Make an exact copy of every entry.

START Records for the task

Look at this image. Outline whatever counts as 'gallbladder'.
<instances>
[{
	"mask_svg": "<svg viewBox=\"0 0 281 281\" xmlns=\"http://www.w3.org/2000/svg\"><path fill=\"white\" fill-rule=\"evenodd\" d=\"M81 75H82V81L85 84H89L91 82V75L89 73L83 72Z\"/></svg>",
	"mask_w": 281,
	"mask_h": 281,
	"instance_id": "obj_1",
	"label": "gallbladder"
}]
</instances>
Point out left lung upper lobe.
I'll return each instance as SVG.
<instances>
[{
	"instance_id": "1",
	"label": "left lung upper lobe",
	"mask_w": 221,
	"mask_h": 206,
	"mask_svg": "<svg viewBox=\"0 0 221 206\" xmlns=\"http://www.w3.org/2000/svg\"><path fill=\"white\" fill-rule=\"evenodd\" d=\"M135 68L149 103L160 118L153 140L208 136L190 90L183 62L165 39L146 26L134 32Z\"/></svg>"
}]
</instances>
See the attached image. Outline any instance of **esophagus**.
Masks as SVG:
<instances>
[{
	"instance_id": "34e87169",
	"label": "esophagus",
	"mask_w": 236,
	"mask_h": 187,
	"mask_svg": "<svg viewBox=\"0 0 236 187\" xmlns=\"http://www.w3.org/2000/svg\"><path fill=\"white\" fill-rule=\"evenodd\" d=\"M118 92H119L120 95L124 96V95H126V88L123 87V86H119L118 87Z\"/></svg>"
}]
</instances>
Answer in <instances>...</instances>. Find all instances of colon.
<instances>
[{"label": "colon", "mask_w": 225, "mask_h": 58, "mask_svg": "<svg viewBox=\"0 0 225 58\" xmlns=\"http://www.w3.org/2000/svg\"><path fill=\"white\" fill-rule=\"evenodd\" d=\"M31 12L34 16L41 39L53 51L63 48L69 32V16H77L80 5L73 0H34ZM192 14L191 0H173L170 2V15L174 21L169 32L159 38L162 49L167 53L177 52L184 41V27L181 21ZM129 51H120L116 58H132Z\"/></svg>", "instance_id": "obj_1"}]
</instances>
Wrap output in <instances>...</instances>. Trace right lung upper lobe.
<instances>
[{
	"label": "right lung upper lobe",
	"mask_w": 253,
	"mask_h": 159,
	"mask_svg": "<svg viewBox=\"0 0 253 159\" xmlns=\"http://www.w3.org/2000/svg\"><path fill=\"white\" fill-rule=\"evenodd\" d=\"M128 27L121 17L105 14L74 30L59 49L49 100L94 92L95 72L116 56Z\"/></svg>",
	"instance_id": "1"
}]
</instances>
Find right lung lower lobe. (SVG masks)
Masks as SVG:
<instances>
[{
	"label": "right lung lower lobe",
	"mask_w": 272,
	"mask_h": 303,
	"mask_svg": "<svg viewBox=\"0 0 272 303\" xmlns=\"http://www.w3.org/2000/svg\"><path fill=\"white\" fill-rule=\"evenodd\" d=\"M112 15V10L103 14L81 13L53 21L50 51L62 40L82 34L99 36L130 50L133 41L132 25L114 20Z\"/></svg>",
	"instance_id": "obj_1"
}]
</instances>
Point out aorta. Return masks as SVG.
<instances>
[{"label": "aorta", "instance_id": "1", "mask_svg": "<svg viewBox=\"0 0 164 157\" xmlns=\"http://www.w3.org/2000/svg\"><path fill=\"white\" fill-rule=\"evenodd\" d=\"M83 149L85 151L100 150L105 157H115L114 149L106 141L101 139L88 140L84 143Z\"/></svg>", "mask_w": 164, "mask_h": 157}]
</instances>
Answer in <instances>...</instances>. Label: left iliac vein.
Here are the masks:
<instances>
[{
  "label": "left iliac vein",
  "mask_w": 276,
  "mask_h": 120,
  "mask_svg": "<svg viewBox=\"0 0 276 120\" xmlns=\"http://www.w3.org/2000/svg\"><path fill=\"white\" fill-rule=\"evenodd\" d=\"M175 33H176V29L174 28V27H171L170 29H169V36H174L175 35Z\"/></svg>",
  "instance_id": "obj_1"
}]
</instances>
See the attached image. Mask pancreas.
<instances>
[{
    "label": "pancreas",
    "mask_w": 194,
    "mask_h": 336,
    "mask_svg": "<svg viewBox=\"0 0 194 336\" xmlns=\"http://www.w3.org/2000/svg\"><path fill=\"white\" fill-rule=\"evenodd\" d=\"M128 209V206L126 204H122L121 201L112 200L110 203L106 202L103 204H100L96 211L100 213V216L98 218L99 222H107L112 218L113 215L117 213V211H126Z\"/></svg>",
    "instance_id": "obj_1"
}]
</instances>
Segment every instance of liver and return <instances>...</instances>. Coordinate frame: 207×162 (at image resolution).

END Records for the task

## [Task solution]
Look at this image. Outline whatever counts as 'gallbladder'.
<instances>
[{
	"mask_svg": "<svg viewBox=\"0 0 281 281\" xmlns=\"http://www.w3.org/2000/svg\"><path fill=\"white\" fill-rule=\"evenodd\" d=\"M81 75H82V81L85 84H89L91 82V75L89 73L83 72Z\"/></svg>",
	"mask_w": 281,
	"mask_h": 281,
	"instance_id": "obj_1",
	"label": "gallbladder"
}]
</instances>
Point out left lung upper lobe.
I'll return each instance as SVG.
<instances>
[{
	"instance_id": "1",
	"label": "left lung upper lobe",
	"mask_w": 221,
	"mask_h": 206,
	"mask_svg": "<svg viewBox=\"0 0 221 206\" xmlns=\"http://www.w3.org/2000/svg\"><path fill=\"white\" fill-rule=\"evenodd\" d=\"M135 68L149 103L160 118L153 140L208 136L190 90L183 62L165 39L146 26L134 32Z\"/></svg>"
}]
</instances>
See the attached image. Outline any instance of **esophagus**.
Masks as SVG:
<instances>
[{
	"instance_id": "34e87169",
	"label": "esophagus",
	"mask_w": 236,
	"mask_h": 187,
	"mask_svg": "<svg viewBox=\"0 0 236 187\" xmlns=\"http://www.w3.org/2000/svg\"><path fill=\"white\" fill-rule=\"evenodd\" d=\"M118 92H119L120 95L124 96V95H126V88L123 87V86H119L118 87Z\"/></svg>"
}]
</instances>
Answer in <instances>...</instances>. Find all instances of colon.
<instances>
[{"label": "colon", "mask_w": 225, "mask_h": 58, "mask_svg": "<svg viewBox=\"0 0 225 58\" xmlns=\"http://www.w3.org/2000/svg\"><path fill=\"white\" fill-rule=\"evenodd\" d=\"M31 12L34 16L41 39L53 51L63 48L69 32V16H77L80 5L73 0H34ZM192 14L191 0H173L170 2V15L174 21L169 32L159 38L162 49L167 53L177 52L184 41V27L181 21ZM129 51H120L116 58H132Z\"/></svg>", "instance_id": "obj_1"}]
</instances>
Wrap output in <instances>...</instances>. Trace right lung upper lobe.
<instances>
[{
	"label": "right lung upper lobe",
	"mask_w": 253,
	"mask_h": 159,
	"mask_svg": "<svg viewBox=\"0 0 253 159\" xmlns=\"http://www.w3.org/2000/svg\"><path fill=\"white\" fill-rule=\"evenodd\" d=\"M128 27L121 17L105 14L74 30L59 49L49 100L94 92L95 72L116 56Z\"/></svg>",
	"instance_id": "1"
}]
</instances>
Find right lung lower lobe. (SVG masks)
Masks as SVG:
<instances>
[{
	"label": "right lung lower lobe",
	"mask_w": 272,
	"mask_h": 303,
	"mask_svg": "<svg viewBox=\"0 0 272 303\" xmlns=\"http://www.w3.org/2000/svg\"><path fill=\"white\" fill-rule=\"evenodd\" d=\"M112 15V10L103 14L81 13L53 21L50 51L62 40L82 34L99 36L130 50L133 41L132 25L114 20Z\"/></svg>",
	"instance_id": "obj_1"
}]
</instances>
Point out aorta. Return masks as SVG.
<instances>
[{"label": "aorta", "instance_id": "1", "mask_svg": "<svg viewBox=\"0 0 164 157\" xmlns=\"http://www.w3.org/2000/svg\"><path fill=\"white\" fill-rule=\"evenodd\" d=\"M83 149L85 151L100 150L105 157H115L114 149L106 141L101 139L88 140L84 143Z\"/></svg>", "mask_w": 164, "mask_h": 157}]
</instances>
Answer in <instances>...</instances>. Label: left iliac vein.
Here are the masks:
<instances>
[{
  "label": "left iliac vein",
  "mask_w": 276,
  "mask_h": 120,
  "mask_svg": "<svg viewBox=\"0 0 276 120\" xmlns=\"http://www.w3.org/2000/svg\"><path fill=\"white\" fill-rule=\"evenodd\" d=\"M175 33H176V29L174 28V27H171L170 29H169V36H174L175 35Z\"/></svg>",
  "instance_id": "obj_1"
}]
</instances>
See the attached image. Mask pancreas.
<instances>
[{
    "label": "pancreas",
    "mask_w": 194,
    "mask_h": 336,
    "mask_svg": "<svg viewBox=\"0 0 194 336\" xmlns=\"http://www.w3.org/2000/svg\"><path fill=\"white\" fill-rule=\"evenodd\" d=\"M128 209V206L126 204H122L121 201L112 200L110 203L106 202L103 204H100L96 211L100 213V216L98 218L99 222H107L112 218L113 215L117 213V211H126Z\"/></svg>",
    "instance_id": "obj_1"
}]
</instances>
Segment every instance of liver and return <instances>...</instances>. Coordinate frame: 207×162 (at image resolution).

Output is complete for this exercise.